-
Notifications
You must be signed in to change notification settings - Fork 69
Description
I thought the whole
buffer.next()
while buffer.current != nil {
if let unicode = buffer.current { // ... somewhere, buffer.next() is called
dance was kind of ugly: you're dealing with the overhead of using a generator, but receiving none of the benefits it provides (e.g. for in loops). Also, using a struct for your BufferedGenerator seems odd -- you end up using a class as a backing store anyway, and having it as a struct means using inout parameters all over the place. There's a discussion on the dev forums that argues the case why GeneratorTypes should, in general, just be reference types.
Anyway, I took a different view on the parsing issue -- it's not that you need access to the "current" element so much as it is that determining what sub-parser to use forces the generator to consume one too many characters. Really, if you could just rewind the generator back a character, everything would be simple. So I wrote a class that lets you do that:
/// Creates a `GeneratorType`/`SequenceType` that allows rewinding and can be passed around.

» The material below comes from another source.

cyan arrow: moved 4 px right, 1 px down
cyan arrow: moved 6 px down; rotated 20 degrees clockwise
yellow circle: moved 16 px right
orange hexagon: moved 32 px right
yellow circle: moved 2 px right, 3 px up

final public class RewindableGenerator<S : CollectionType where S.Index : BidirectionalIndexType> : GeneratorType, SequenceType {
typealias Sequence = S
private var currentIndex: Sequence.Index
private let prestartIndex: Sequence.Index
private let seq: Sequence
// store the `current` element, but it's not really necessary
private(set) var current: Sequence.Generator.Element?

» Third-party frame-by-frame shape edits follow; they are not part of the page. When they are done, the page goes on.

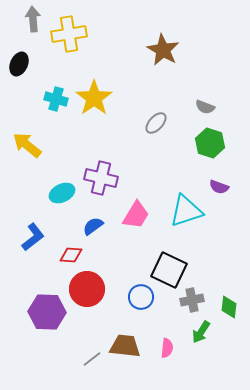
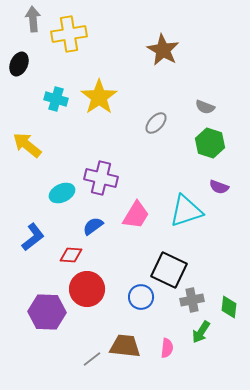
yellow star: moved 5 px right, 1 px up
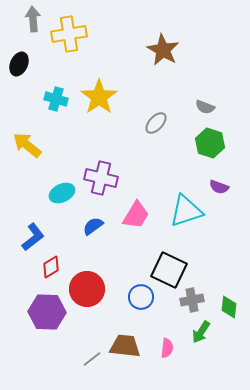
red diamond: moved 20 px left, 12 px down; rotated 35 degrees counterclockwise
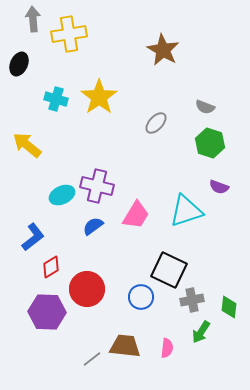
purple cross: moved 4 px left, 8 px down
cyan ellipse: moved 2 px down
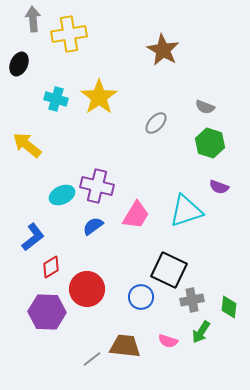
pink semicircle: moved 1 px right, 7 px up; rotated 102 degrees clockwise
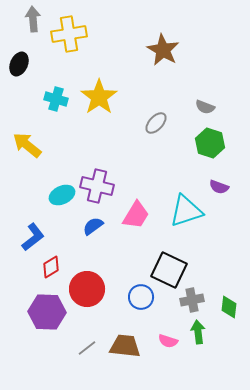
green arrow: moved 3 px left; rotated 140 degrees clockwise
gray line: moved 5 px left, 11 px up
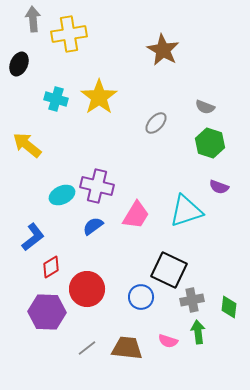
brown trapezoid: moved 2 px right, 2 px down
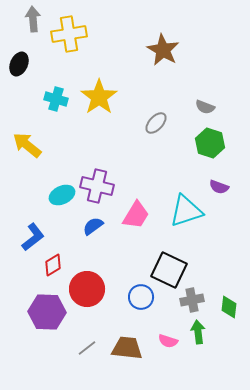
red diamond: moved 2 px right, 2 px up
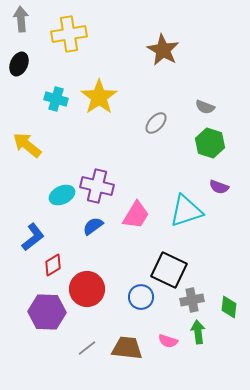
gray arrow: moved 12 px left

/// Initializes a new `RewindableGenerator<S>` with an underlying `CollectionType`.
/// Requires that `CollectionType.Index` be a `BidirectionalIndexType`.
///
/// :param: sequence the sequence that will be used to traverse the content.
public init(_ sequence: Sequence) {
self.seq = sequence
self.currentIndex = sequence.startIndex
self.prestartIndex = sequence.startIndex.predecessor()
}
/// Moves the `current` element to the next element if one exists.
///
/// :return: The `current` element or `nil` if the element does not exist.
public func next() -> Sequence.Generator.Element? {
if currentIndex == seq.endIndex {
return nil
}
currentIndex = currentIndex.successor()
if currentIndex != seq.endIndex {
self.current = seq[currentIndex]
} else {
self.current = nil
}
return self.current
}
/// Moves the `current` element to the previous element if one exists.
///
/// :return: The `current` element or `nil` if the element does not exist.
public func previous() -> Sequence.Generator.Element? {
if currentIndex == self.prestartIndex {
return nil
}
currentIndex = currentIndex.predecessor()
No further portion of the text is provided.